Antiseden x diharapkan dapat mempengaruh consequence y secara tidak langsung, karena
harus melewati mediator m. Jika terjadi proses mediasi yang lengkap, maka diasumsikan
bahwa model tersebut adalah linier causal. Dengan demikian dapat diprediksikan bahwa
x berdampak langsung pada m, sedangkan m berdampak langsung pada y, dan x tidak
akan berdampak pada y pada saat m tetap atau konstan.
Baron dan kenny (1986) menjelaskan terdapat empat kondisi yang harus dipenuhi
untuk dapat menjelaskan model mediation. Kondisi tersebut mengikuti adanya tiga model

statistik sebagai berikut (pada umumnya mengunakan least square estimators). Tiga
model statistik tersebut adalah sebagai berikut:

DV = B0 + B1 (IV)

(1)

Me = B0 + B2 (IV)

(2)

DV = B0 + B3 (IV) + B4 (M)

(3)

Dari tiga model statistic tersebut dapat dipahami sebagai berikut:


1.

pesamaan 1 menjelaskan relasi dasar antara IV dan DV dan mengestimasikan


besarnya B1, berarti mencerminkan koefisien path a pada model pertama di
gambar 1.

2.

persamaan 2 memberikan estimasi terhadap B2 (relasi antara IV dan Me) yang


berarti menjelaskan adanya koefisien path b, terlihat pada model 2 pada gambar
1.

3.

persamaan 3 mengestimasikan B4 yang menjelaskan path c (relasi antara Me dan


DV) pada model kedua dan B3 yang menjelaskan path a pada gambar 1.

Setelah melakukan estimasi atas parameter yang ada, maka untuk mengatakan apakah
suatu variabel berperan sebagai mediator, maka harus memperhatikan 4 kondisi sebagai
berikut:
1. relasi IV dan DV signifikan (persamaan 1),
2. relasi IV dan Me signifikan (persamaan 2),
3. relasi Me dan DV juga signifikan setelah mengontrol IV.
4. peran IV terhadap DV menjadi berkurang setelah Me dikontrol.
Dengan memenuhi empat kondisi tersebut di atas, maka jika peran IV terhadap DV lebih
kecil dibandingkan peran IV dan Me terhadap DV, maka dikatakan Me adalah variabel
mediator, dan model yang diajukan terbukti sebagai model mediating.

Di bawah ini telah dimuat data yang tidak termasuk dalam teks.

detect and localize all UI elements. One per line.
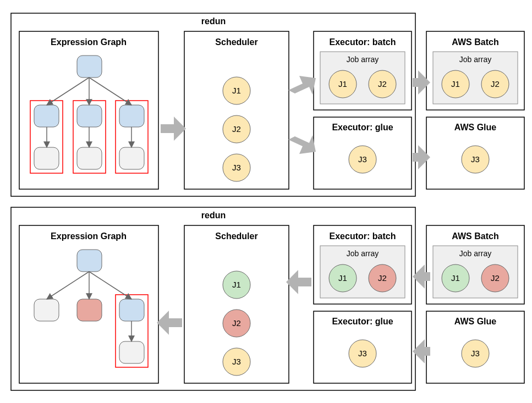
svg-line-6: [47, 272, 89, 299]
aws-batch-title-top: AWS Batch: [452, 37, 498, 47]
expr-top-gc2: [77, 147, 102, 169]
expr-bot-gc3: [119, 341, 144, 363]
sched-top-j1-label: J1: [232, 86, 241, 95]
exec-batch-top-j2-label: J2: [378, 79, 387, 89]
aws-batch-bot-j1-label: J1: [451, 273, 460, 283]
aws-batch-top-j2-label: J2: [491, 79, 500, 89]
exec-batch-title-bot: Executor: batch: [330, 231, 396, 241]
aws-batch-top-j1-label: J1: [451, 79, 460, 89]
sched-bot-j1-label: J1: [232, 280, 241, 289]
expr-title-top: Expression Graph: [51, 37, 127, 47]
expr-title-bot: Expression Graph: [51, 231, 127, 241]
expr-bot-child2: [77, 299, 102, 321]
exec-batch-top-j1-label: J1: [338, 79, 347, 89]
sched-title-bot: Scheduler: [215, 231, 257, 241]
aws-glue-top-j3-label: J3: [471, 154, 480, 164]
expr-top-child2: [77, 105, 102, 127]
exec-glue-title-bot: Executor: glue: [332, 317, 393, 326]
aws-glue-title-top: AWS Glue: [454, 123, 497, 132]
aws-glue-title-bot: AWS Glue: [454, 317, 497, 326]
expr-top-root-node: [77, 56, 102, 78]
aws-glue-bot-j3-label: J3: [471, 349, 480, 358]
exec-glue-bot-j3-label: J3: [358, 349, 367, 358]
expr-top-child1: [34, 105, 59, 127]
job-array-label-top-exec: Job array: [347, 55, 379, 64]
exec-glue-title-top: Executor: glue: [332, 123, 393, 132]
job-array-label-bot-aws: Job array: [459, 249, 491, 258]
sched-top-j2-label: J2: [232, 124, 241, 134]
aws-batch-title-bot: AWS Batch: [452, 231, 498, 241]
svg-line-8: [89, 272, 131, 299]
expr-bot-root-node: [77, 250, 102, 272]
exec-glue-top-j3-label: J3: [358, 154, 367, 164]
expr-bot-child1: [34, 299, 59, 321]
expr-top-gc1: [34, 147, 59, 169]
exec-batch-bot-j1-label: J1: [338, 273, 347, 283]
redun-label-bot: redun: [201, 211, 226, 220]
sched-top-j3-label: J3: [232, 163, 241, 172]
sched-bot-j3-label: J3: [232, 357, 241, 366]
sched-title-top: Scheduler: [215, 37, 257, 47]
aws-batch-bot-j2-label: J2: [491, 273, 500, 283]
redun-label-top: redun: [201, 16, 226, 26]
diagram-svg: redun Expression Graph Scheduler J1 J2 J…: [0, 0, 532, 403]
expr-top-child3: [119, 105, 144, 127]
expr-top-gc3: [119, 147, 144, 169]
sched-bot-j2-label: J2: [232, 318, 241, 328]
job-array-label-bot-exec: Job array: [347, 249, 379, 258]
job-array-label-top-aws: Job array: [459, 55, 491, 64]
expr-bot-child3: [119, 299, 144, 321]
exec-batch-bot-j2-label: J2: [378, 273, 387, 283]
exec-batch-title-top: Executor: batch: [330, 37, 396, 47]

Dengan demikian, penempatan variabel mediator akan memberikan pengembangan


yang baru dalam menjelaskan pengaruh beberapa variabel terhadap suatu variabel.
Bahwa tidak semua variabel berkedudukan sebagai variabel yang menyebabkan
perubahan pada variabel lain. Ternyata ada variabel yang dapat menjadi intervening bagi
suatu variabel satu untuk mempengaruhi variabel lainnya. Apalagi dalam bidang
psikologi, termasuk psiklogi kepribadian, tidak mungkin hanya memperhatikan satu
variabel yang dapat menyebabkan perubahan pada variabel lainnya.

Model Moderator
Seperti halnya konsep mediator, pada model moderator pun melibatkan adanya
variabel ketiga selain IV dan DV pada penelitian. Model moderator melibatkan variabel
ke tiga sebagai variabel moderator. Secara umum variabel moderator dijelaskan sebagai
variabel yang dapat mempengaruhi arah dan atau kekuatan hubungan antara IV atau
varibel predictor dan DV atau variabel criterion. Variabel ini dapat saja meningkatkan,
menurunkan atau merubah relasi yang ada antara IV dan DV. Variabel yang berfungsi
sebagai variabel moderator ini, pada umumnya adalah karakteristik individual (jenis
kelamin, coping) atau contextual (dukungan sosial, lingkungan keluarga), dapat
berbentuk kualitatif (jenis kelamin, ras atau kelompok) atau kuantitatif (tingkat dari
reward, tingkat resistensi dll). (James & Brett, 1984; Baron & Kenny, 1986; & Chaplin
(dalam Robins, Fraley & Krueger, 2007; Jandasek, Grayson, Holmbeck dan Rose (dalam
Hersen & Gross, 2008); MacKinnon, 2007). Chaplin menambahkan, bahwa untuk
mengetahui model moderator dapat diibaratkan dengan kondisi it depends yang akan
mnejelaskan setiap pertanyaan yang diajukan. Misalkan, apakah kecemasan seseorang
akan mempengaruhi kinerjanya sebagai seorang karyawan? Maka jawaban yang muncul
tergantung pada...(it depend on...), variabel yang muncul tersebut menjelaskan adanya
peran variabel moderator. Grayson, Holmbeck dan Rose (dalam Hersen & Gross,
2008)menjelaskan model moderator tersebut dalam gambar 2 berikut ini.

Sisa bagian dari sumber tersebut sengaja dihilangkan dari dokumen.